Un giorno o l'altro Gault si impiccherà, pensò Don Paulo.

Ma l'ecclesiastico più giovane era visibilmente seccato, e voleva portare l'incidente ad absurdum per trovare il terreno adatto per schiacciare quel pazzo. — Scusatevi completamente per il vostro ospite, Poeta — ordinò. — E spiegatevi bene, mentre lo fate.

— Lasciate perdere, Padre, lasciate perdere — disse in fretta Don Paulo.

Il Poeta sorrise garbatamente all'abate. — Sta bene così, Monsignore — disse. — Non mi dispiace minimamente scusarmi per voi. Voi vi siete scusato per me, io mi scuso per voi, non è questa una adeguata manovra di carità e di buona volontà? Nessuno deve scusarsi per se stesso… il che è sempre così umiliante. Usando il mio sistema, tuttavia, chiunque viene scusato, e nessuno deve formulare le sue proprie scuse.

Soltanto gli ufficiali sembravano considerare divertenti le osservazioni del Poeta. A quanto pareva, aspettarsi un divertimento era sufficiente per produrre un'illusione di divertimento, e il commediante poteva ottenere una risata con un gesto o un'espressione, indipendentemente da ciò che diceva.
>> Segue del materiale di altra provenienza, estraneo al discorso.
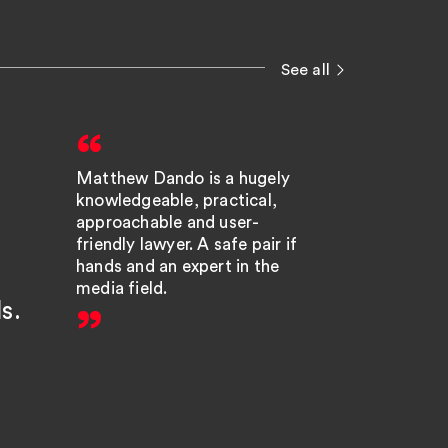
See all
Matthew Dando is a hugely
Matt D
knowledgeable, practical,
respon
approachable and user-
highly 
friendly lawyer. A safe pair if
hands and an expert in the
litigato
media field.
ls.
pleasu
with, 
helps.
Il Thon Taddeo esibiva un sorriso asciutto, ma il suo sguardo era quello che un uomo può dedicare a una goffa esibizione di un animale ammaestrato.

— E così — continuò il Poeta — se volete permettermi di servirvi come umile aiutante, Monsignore, non dovrete mai mangiare il vostro corvo. Come vostro Avvocato addetto alle Scuse, per esempio, potrei essere da voi delegato ad offrire contrizioni agli ospiti importanti per la presenza delle cimici. E alle cimici per il brusco cambiamento di dieta.

L'abate si corruccio, e resistette a fatica all'impulso di schiacciare il piede nudo del Poeta con il tacco del suo sandalo. Sferrò un calcio negli stinchi del pazzo, ma quello insistette.

— Io mi assumerei tutto il biasimo per voi naturalmente — disse, masticando rumorosamente la carne bianca. — È uno splendido sistema, che intendevo mettere anche a vostra disposizione, Eminentissimo Studioso. Ero sicuro che lo avreste trovato conveniente. Mi è dato comprendere che devono essere escogitati e perfezionati sistemi di logica e di metodologia, prima che la scienza progredisca. E il mio sistema di scuse negoziabili e trasferibili sarebbe stato particolarmente prezioso per voi, Thon Taddeo.